## Problem to solve
In the entries that follow, find the word "Specialist" and report each line it is on.

## Data in this exercise
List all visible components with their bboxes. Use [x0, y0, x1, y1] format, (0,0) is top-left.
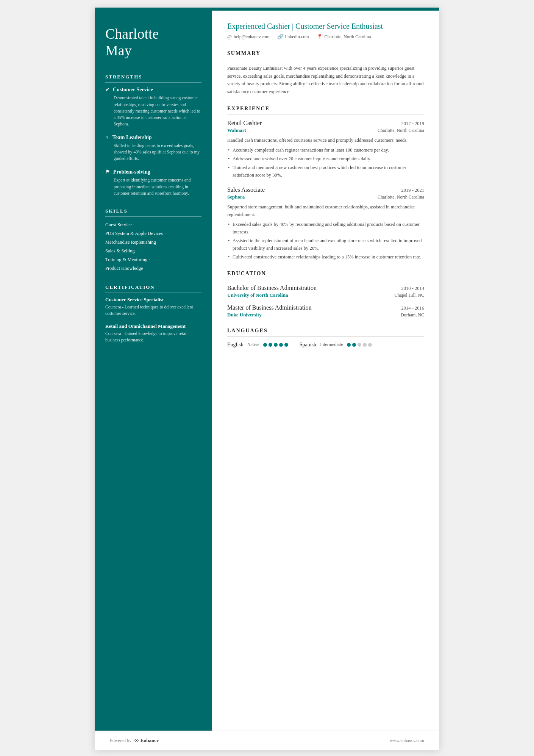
- edu-item-2: Master of Business Administration 2014 -…: [227, 304, 424, 318]
- education-section: EDUCATION Bachelor of Business Administr…: [227, 271, 424, 318]
- edu-school-1: University of North Carolina: [227, 292, 288, 298]
- lang-level-spanish: Intermediate: [320, 342, 343, 347]
- strength-title-3: Problem-solving: [113, 169, 150, 175]
- exp-location-2: Charlotte, North Carolina: [378, 194, 424, 200]
- lang-dot: [358, 343, 361, 347]
- exp-desc-1: Handled cash transactions, offered court…: [227, 136, 424, 144]
- languages-title: LANGUAGES: [227, 328, 424, 337]
- edu-school-2: Duke University: [227, 312, 262, 318]
- email-icon: @: [227, 34, 232, 40]
- footer-left: Powered by ∞ Enhancv: [110, 737, 159, 744]
- lang-dot: [279, 343, 283, 347]
- skills-title: SKILLS: [105, 208, 201, 217]
- languages-row: English Native Spanish Intermediate: [227, 342, 424, 348]
- edu-degree-1: Bachelor of Business Administration: [227, 285, 317, 291]
- strength-desc-3: Expert at identifying customer concerns …: [105, 177, 201, 197]
- edu-dates-2: 2014 - 2016: [401, 305, 424, 311]
- exp-item-2: Sales Associate 2019 - 2021 Sephora Char…: [227, 186, 424, 261]
- skill-item-4: Sales & Selling ·: [105, 247, 201, 255]
- top-decorative-bar: [95, 8, 439, 11]
- edu-location-1: Chapel Hill, NC: [395, 293, 424, 298]
- bullet-item: Trained and mentored 5 new cashiers on b…: [227, 164, 424, 179]
- exp-location-1: Charlotte, North Carolina: [378, 128, 424, 133]
- edu-dates-1: 2010 - 2014: [401, 286, 424, 291]
- experience-section: EXPERIENCE Retail Cashier 2017 - 2019 Wa…: [227, 106, 424, 261]
- lang-level-english: Native: [247, 342, 259, 347]
- main-header: Experienced Cashier | Customer Service E…: [227, 22, 424, 40]
- cert-desc-2: Coursera - Gained knowledge to improve r…: [105, 330, 201, 344]
- linkedin-value: linkedin.com: [285, 34, 309, 40]
- sidebar: Charlotte May STRENGTHS ✔ Customer Servi…: [95, 11, 212, 731]
- lang-dot: [363, 343, 367, 347]
- cert-name-2: Retail and Omnichannel Management: [105, 323, 201, 329]
- skills-section: SKILLS Guest Service · POS System & Appl…: [105, 208, 201, 273]
- bullet-item: Accurately completed cash register trans…: [227, 146, 424, 154]
- edu-location-2: Durham, NC: [401, 312, 424, 318]
- contact-line: @ help@enhancv.com 🔗 linkedin.com 📍 Char…: [227, 34, 424, 40]
- lang-item-english: English Native: [227, 342, 288, 348]
- powered-by-text: Powered by: [110, 738, 131, 743]
- linkedin-contact: 🔗 linkedin.com: [277, 34, 309, 40]
- lang-name-spanish: Spanish: [300, 342, 316, 348]
- exp-bullets-1: Accurately completed cash register trans…: [227, 146, 424, 179]
- lang-dot: [269, 343, 272, 347]
- brand-name: Enhancv: [140, 737, 159, 743]
- exp-dates-1: 2017 - 2019: [401, 121, 424, 127]
- location-contact: 📍 Charlotte, North Carolina: [317, 34, 371, 40]
- experience-title: EXPERIENCE: [227, 106, 424, 114]
- person-icon: ♀: [105, 135, 109, 141]
- skill-item-1: Guest Service ·: [105, 221, 201, 229]
- strength-desc-2: Skilled in leading teams to exceed sales…: [105, 142, 201, 162]
- email-contact: @ help@enhancv.com: [227, 34, 270, 40]
- job-title: Experienced Cashier | Customer Service E…: [227, 22, 424, 31]
- exp-desc-2: Supported store management, built and ma…: [227, 203, 424, 218]
- bullet-item: Exceeded sales goals by 40% by recommend…: [227, 221, 424, 236]
- lang-dots-spanish: [347, 343, 372, 347]
- exp-role-1: Retail Cashier: [227, 120, 262, 127]
- skill-item-3: Merchandise Replenishing ·: [105, 238, 201, 247]
- cert-title: CERTIFICATION: [105, 284, 201, 293]
- cert-item-2: Retail and Omnichannel Management Course…: [105, 323, 201, 344]
- location-value: Charlotte, North Carolina: [325, 34, 371, 40]
- skill-item-6: Product Knowledge: [105, 264, 201, 273]
- location-icon: 📍: [317, 34, 323, 40]
- summary-title: SUMMARY: [227, 50, 424, 59]
- exp-role-2: Sales Associate: [227, 186, 265, 193]
- resume-document: Charlotte May STRENGTHS ✔ Customer Servi…: [95, 8, 439, 750]
- bullet-item: Cultivated constructive customer relatio…: [227, 253, 424, 261]
- languages-section: LANGUAGES English Native: [227, 328, 424, 348]
- bullet-item: Addressed and resolved over 20 customer …: [227, 155, 424, 163]
- summary-text: Passionate Beauty Enthusiast with over 4…: [227, 64, 424, 96]
- strength-item-2: ♀ Team Leadership Skilled in leading tea…: [105, 135, 201, 162]
- strength-desc-1: Demonstrated talent in building strong c…: [105, 95, 201, 127]
- lang-dot: [263, 343, 267, 347]
- lang-dot: [347, 343, 351, 347]
- footer-website: www.enhancv.com: [390, 738, 424, 743]
- certification-section: CERTIFICATION Customer Service Specialis…: [105, 284, 201, 343]
- strength-title-2: Team Leadership: [112, 135, 152, 141]
- exp-bullets-2: Exceeded sales goals by 40% by recommend…: [227, 221, 424, 261]
- edu-item-1: Bachelor of Business Administration 2010…: [227, 285, 424, 298]
- edu-degree-2: Master of Business Administration: [227, 304, 312, 311]
- logo-symbol: ∞: [134, 737, 139, 744]
- education-title: EDUCATION: [227, 271, 424, 279]
- exp-item-1: Retail Cashier 2017 - 2019 Walmart Charl…: [227, 120, 424, 179]
- lang-dot: [284, 343, 288, 347]
- lang-dot: [352, 343, 356, 347]
- flag-icon: ⚑: [105, 169, 110, 175]
- lang-dot: [368, 343, 372, 347]
- strength-item-3: ⚑ Problem-solving Expert at identifying …: [105, 169, 201, 197]
- bullet-item: Assisted in the replenishment of merchan…: [227, 237, 424, 252]
- cert-name-1: Customer Service Specialist: [105, 297, 201, 303]
- strengths-section: STRENGTHS ✔ Customer Service Demonstrate…: [105, 74, 201, 197]
- footer: Powered by ∞ Enhancv www.enhancv.com: [95, 731, 439, 750]
- strength-item-1: ✔ Customer Service Demonstrated talent i…: [105, 86, 201, 127]
- exp-dates-2: 2019 - 2021: [401, 188, 424, 193]
- main-content: Experienced Cashier | Customer Service E…: [212, 11, 439, 731]
- strengths-title: STRENGTHS: [105, 74, 201, 83]
- lang-item-spanish: Spanish Intermediate: [300, 342, 372, 348]
- exp-company-1: Walmart: [227, 127, 246, 133]
- candidate-name: Charlotte May: [105, 26, 201, 59]
- linkedin-icon: 🔗: [277, 34, 283, 40]
- cert-item-1: Customer Service Specialist Coursera - L…: [105, 297, 201, 317]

## Answer for the task
- cert-name-1: Customer Service Specialist: [105, 297, 201, 303]
- cert-item-1: Customer Service Specialist Coursera - L…: [105, 297, 201, 317]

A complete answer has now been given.